Question
Class, the TVM (time value of money) in finance is a central concept in this course and the finance world. It is a new concept
Class, the TVM (time value of money) in finance is a central concept in this course and the finance world. It is a new concept for many of you, so let me take some time to explain: A dollar today is worth more than a dollar in the future. Why? The dollar today can be invested and will earn interest. Example: I can give you $100 now or $100 in 3 years. Assume an interest rate of 5%. How much will the $100 I give you now grow to in 3 years? Use the factor for the future value of a single sum: Periods = 3, Percent = 5 $100 x 1.158 = $115.80 So, if you invested the $100 at 5%, at the end of 3 years you would have $115.80 If I gave you the $100 in 3 years, you would only have $100 since you lost the chance to invest the funds. That is why the $100 in three years is worth less than $100 now. What is the $100 that I will give you in 3 years worth today? Use the factor for the present value of a single sum: Periods = 3, Percent = 5 $100 x .864 = $86.40 So, the $100 that you will get in 3 years is worth only $86.40 today. What if you invested the $86.40 today for 3 years at 5% - you should end up with $100 at the end of three years.

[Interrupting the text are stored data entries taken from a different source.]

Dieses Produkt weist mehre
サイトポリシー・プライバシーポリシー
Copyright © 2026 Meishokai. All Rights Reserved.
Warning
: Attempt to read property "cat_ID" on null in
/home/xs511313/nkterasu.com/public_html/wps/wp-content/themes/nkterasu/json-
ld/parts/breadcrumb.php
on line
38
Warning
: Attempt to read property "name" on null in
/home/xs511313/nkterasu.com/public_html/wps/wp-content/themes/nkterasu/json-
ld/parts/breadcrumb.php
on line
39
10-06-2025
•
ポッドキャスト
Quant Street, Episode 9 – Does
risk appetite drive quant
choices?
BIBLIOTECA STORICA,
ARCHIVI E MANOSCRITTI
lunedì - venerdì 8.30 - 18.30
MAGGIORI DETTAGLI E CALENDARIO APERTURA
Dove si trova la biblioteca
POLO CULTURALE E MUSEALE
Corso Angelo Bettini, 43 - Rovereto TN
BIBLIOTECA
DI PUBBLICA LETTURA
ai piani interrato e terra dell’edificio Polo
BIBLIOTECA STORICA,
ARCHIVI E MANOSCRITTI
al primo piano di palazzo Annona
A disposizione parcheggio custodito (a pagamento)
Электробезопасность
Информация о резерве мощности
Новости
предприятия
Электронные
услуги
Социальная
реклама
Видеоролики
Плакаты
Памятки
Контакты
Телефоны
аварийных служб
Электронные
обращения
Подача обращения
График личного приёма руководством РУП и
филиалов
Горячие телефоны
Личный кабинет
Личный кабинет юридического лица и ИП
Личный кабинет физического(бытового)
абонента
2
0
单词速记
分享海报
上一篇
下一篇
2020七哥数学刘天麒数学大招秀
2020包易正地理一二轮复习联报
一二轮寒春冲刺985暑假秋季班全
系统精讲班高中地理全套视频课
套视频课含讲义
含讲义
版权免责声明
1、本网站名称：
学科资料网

Let's see if this works: Use the future value of a single sum factor: $86.40 x 1.158 = $100.05 (the five cents is due to rounding the present value and future value factors) So, at 5% interest: ? $100 now is worth $100 ? $100 in 3 years is worth $86.40 now ? The difference is the time value of money ? $100 invested for 3 years at 5% grows to $115.80 ? $86.40 invested for 3 years at 5% grows to $100 Does this help get us going on the mechanics and concept of the TVM? What questions do you have?